La señorita Murchison prometió cumplir las instrucciones. En aquel momento pasaba un taxi, Wimsey la acomodó en él y la encaminó hacia su domicilio.
El señor Norman Urquhart miró el reloj de la pared, que marcaba las cuatro y cuarto, y dijo para que lo oyeran al otro lado de la puerta abierta:
–¿Están casi terminadas esas declaraciones juradas, señorita Murchison?
–Estoy con la última página, señor Urquhart.

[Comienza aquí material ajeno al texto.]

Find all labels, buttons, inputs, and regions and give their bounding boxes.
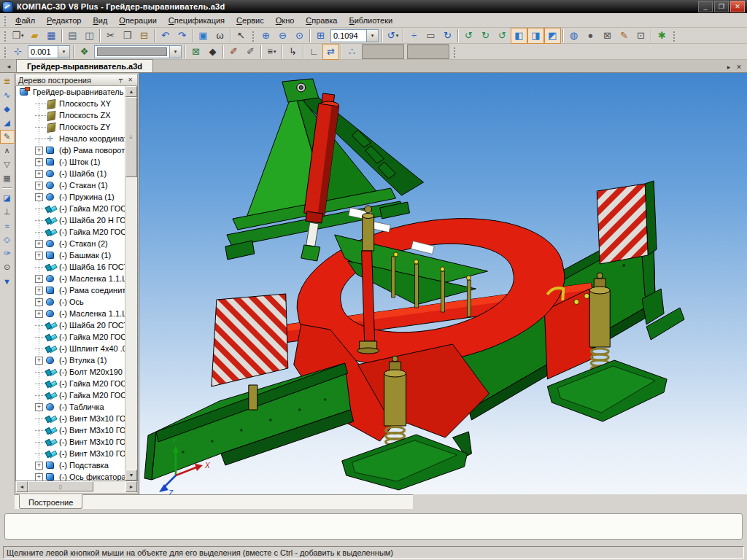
zoom-selection-button[interactable]: ⊙ [291, 28, 308, 44]
expand-toggle[interactable]: + [35, 170, 43, 178]
menu-item[interactable]: Библиотеки [344, 15, 399, 26]
tab-construction[interactable]: Построение [19, 494, 82, 509]
tree-item[interactable]: +(-) Стакан (1) [16, 179, 125, 191]
mates-button[interactable]: ∧ [0, 144, 15, 158]
expand-toggle[interactable]: + [35, 287, 43, 295]
tree-item[interactable]: +(-) Стакан (2) [16, 238, 125, 249]
rotate-view-button[interactable]: ↺▾ [384, 28, 401, 44]
print-button[interactable]: ▤ [64, 28, 81, 44]
open-button[interactable]: ▰ [26, 28, 43, 44]
3d-viewport[interactable]: Y X Z [139, 73, 747, 494]
cut-button[interactable]: ✂ [102, 28, 119, 44]
tree-item[interactable]: +(-) Пружина (1) [16, 191, 125, 203]
toolbar-grip[interactable] [673, 30, 676, 42]
tree-item[interactable]: Плоскость XY [16, 98, 125, 109]
tree-item[interactable]: (-) Шайба 20 Н ГОСТ 6402 [16, 214, 125, 226]
zoom-in-button[interactable]: ⊕ [258, 28, 274, 44]
chevron-down-icon[interactable]: ▾ [58, 46, 69, 58]
tree-item[interactable]: (-) Гайка М20 ГОСТ 5915- [16, 378, 125, 389]
view-shaded-edges-button[interactable]: ◨ [527, 28, 544, 44]
tree-item[interactable]: +(-) Втулка (1) [16, 354, 125, 366]
tree-item[interactable]: +(-) Шток (1) [16, 156, 125, 168]
document-tab[interactable]: Грейдер-выравниватель.a3d [16, 59, 153, 72]
axes-orientation-button[interactable]: ↳ [285, 44, 301, 60]
tree-item[interactable]: (-) Болт М20х190 ГОСТ 7 [16, 366, 125, 378]
minimize-button[interactable]: _ [698, 1, 713, 12]
tree-item[interactable]: +(-) Ось фиксатора [16, 471, 125, 481]
tree-item[interactable]: +(-) Табличка [16, 401, 125, 413]
tab-close-icon[interactable]: ✕ [734, 62, 744, 72]
tree-item[interactable]: +(-) Масленка 1.1.Ц9. ГОС [16, 273, 125, 284]
edit-sketch-button[interactable]: ✎ [0, 130, 15, 144]
tree-item[interactable]: (-) Винт М3х10 ГОСТ 1749 [16, 436, 125, 448]
tree-panel-header[interactable]: Дерево построения ┯ ✕ [15, 74, 138, 86]
tree-item[interactable]: (-) Шплинт 4х40 .019 ГОС [16, 343, 125, 354]
tree-item[interactable]: (-) Гайка М20 ГОСТ 5918- [16, 331, 125, 343]
snap-settings-button[interactable]: ∴ [344, 44, 360, 60]
menu-item[interactable]: Файл [9, 15, 41, 26]
menu-item[interactable]: Вид [87, 15, 113, 26]
spline-button[interactable]: ✑ [0, 246, 15, 260]
expand-toggle[interactable]: + [35, 182, 43, 190]
specification-button[interactable]: ▦ [0, 171, 15, 185]
tree-item[interactable]: +(-) Башмак (1) [16, 249, 125, 261]
chevron-down-icon[interactable]: ▾ [169, 46, 181, 58]
scrollbar-track[interactable] [93, 481, 125, 493]
line-style-button[interactable]: ≡▾ [263, 44, 280, 60]
tree-item[interactable]: +(-) Масленка 1.1.Ц9. ГОС [16, 308, 125, 319]
view-shaded-button[interactable]: ◧ [511, 28, 527, 44]
pen-1-button[interactable]: ✐ [225, 44, 242, 60]
chevron-down-icon[interactable]: ▾ [366, 30, 378, 42]
close-icon[interactable]: ✕ [125, 75, 135, 85]
print-preview-button[interactable]: ◫ [81, 28, 98, 44]
hide-objects-button[interactable]: ● [582, 28, 599, 44]
show-all-button[interactable]: ▭ [422, 28, 439, 44]
tree-item[interactable]: (-) Шайба 20 ГОСТ 11371 [16, 319, 125, 331]
tab-scroll-left-icon[interactable]: ◂ [3, 61, 15, 71]
expand-toggle[interactable]: + [35, 147, 43, 155]
expand-toggle[interactable]: + [35, 357, 43, 365]
filter-button[interactable]: ▽ [0, 158, 15, 171]
expand-toggle[interactable]: + [35, 462, 43, 470]
tree-item[interactable]: (-) Гайка М20 ГОСТ 5916- [16, 389, 125, 401]
tree-item[interactable]: (-) Гайка М20 ГОСТ 5915- [16, 226, 125, 238]
menu-item[interactable]: Окно [270, 15, 301, 26]
zoom-dynamic-button[interactable]: ÷ [406, 28, 422, 44]
tree-item[interactable]: Плоскость ZX [16, 109, 125, 121]
menu-item[interactable]: Сервис [231, 15, 270, 26]
spiral-button[interactable]: ∿ [0, 88, 15, 102]
variables-button[interactable]: ω [212, 28, 228, 44]
tree-item[interactable]: +(-) Подставка [16, 459, 125, 471]
tree-item[interactable]: (-) Винт М3х10 ГОСТ 1749 [16, 424, 125, 436]
expand-toggle[interactable]: + [35, 240, 43, 248]
expand-toggle[interactable]: + [35, 403, 43, 411]
tab-scroll-right-icon[interactable]: ▸ [724, 62, 734, 72]
expand-toggle[interactable]: + [35, 158, 43, 166]
tree-horizontal-scrollbar[interactable]: ◄ ▯ ► [15, 481, 138, 494]
paste-button[interactable]: ⊟ [136, 28, 152, 44]
toolbar-grip[interactable] [4, 46, 7, 58]
view-halftone-button[interactable]: ◩ [544, 28, 561, 44]
expand-toggle[interactable]: + [35, 275, 43, 283]
expand-toggle[interactable]: + [35, 193, 43, 201]
sketch-pencil-button[interactable]: ✎ [616, 28, 632, 44]
scroll-down-icon[interactable]: ▼ [125, 470, 137, 481]
tree-item[interactable]: +(-) Рама соединительная [16, 284, 125, 296]
variables-window-button[interactable]: ▣ [195, 28, 212, 44]
local-csys-button[interactable]: ⊠ [187, 44, 204, 60]
offset-plane-button[interactable]: ◪ [0, 191, 15, 205]
expand-toggle[interactable]: + [35, 298, 43, 306]
scrollbar-track[interactable] [125, 177, 137, 470]
set-color-button[interactable]: ❖ [76, 44, 93, 60]
tree-item[interactable]: (-) Винт М3х10 ГОСТ 1749 [16, 448, 125, 459]
expand-toggle[interactable]: + [35, 310, 43, 318]
tree-item[interactable]: +(ф) Рама поворотная [16, 144, 125, 156]
tree-item[interactable]: (-) Гайка М20 ГОСТ 5915- [16, 203, 125, 214]
help-select-button[interactable]: ↖ [233, 28, 249, 44]
dimensions-frame-button[interactable]: ⊠ [599, 28, 616, 44]
warning-board-right[interactable] [597, 181, 657, 264]
menu-item[interactable]: Операции [113, 15, 162, 26]
refresh-button[interactable]: ↻ [439, 28, 456, 44]
pen-2-button[interactable]: ✐ [242, 44, 259, 60]
axis-button[interactable]: ⊥ [0, 205, 15, 219]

–Tráigamelas en cuanto acabe. Tienen que estar en el despacho de los Hanson esta noche.
–Sí, señor Urquhart.
La señorita Murchison galopaba ruidosamente sobre las teclas, golpeando la palanca del carro con furia innecesaria, y haciendo que el señor Pond lamentara una vez más la intrusión de las mujeres en el despacho. Concluyó la página, la adornó al pie con una serie de fiorituras a base de puntos y rayas, apretó la tecla para librar el margen, hizo girar el rodillo, retorciendo las hojas despiadadamente con las prisas, tiró el papel carbón a la papelera, zarandeó con energía las copias por los cuatro costados para ordenarlas con simetría y entró dando brincos en el despacho interior.
–No he tenido tiempo de repasarlas –anunció.
–Está bien –replicó el señor Urquhart.
La señorita Murchison se retiró y cerró la puerta al salir. Recogió sus cosas, sacó un espejo y se empolvó sin reparo la nariz, bastante grande, metió un montón de cachivaches en un bolso ya de por sí abultado, puso unos papeles bajo la funda de la máquina de escribir, preparándolos para el día siguiente, quitó de un tirón el sombrero de la percha y se lo encasquetó en la cabeza, remetiendo mechones de cabello con dedos vigorosos e impacientes.
Sonó el timbre del señor Urquhart… dos veces.
–¡Vaya, hombre! –exclamó la señorita Murchison, poniéndose colorada.
Se quitó el sombrero y acudió a la llamada.
–Señorita Murchison –empezó a decir el señor Urquhart, con expresión de suma irritación–, ¿sabe usted que se ha dejado un párrafo entero en la primera página?
A la señorita Murchison se le subieron aún más los colores.
–¿De verdad? Cuánto lo siento.
El señor Urquhart le tendió un documento que por lo voluminoso se parecía a aquella declaración tan larga que, según cuentan, no se podría haber llenado ni con todas las verdades del mundo.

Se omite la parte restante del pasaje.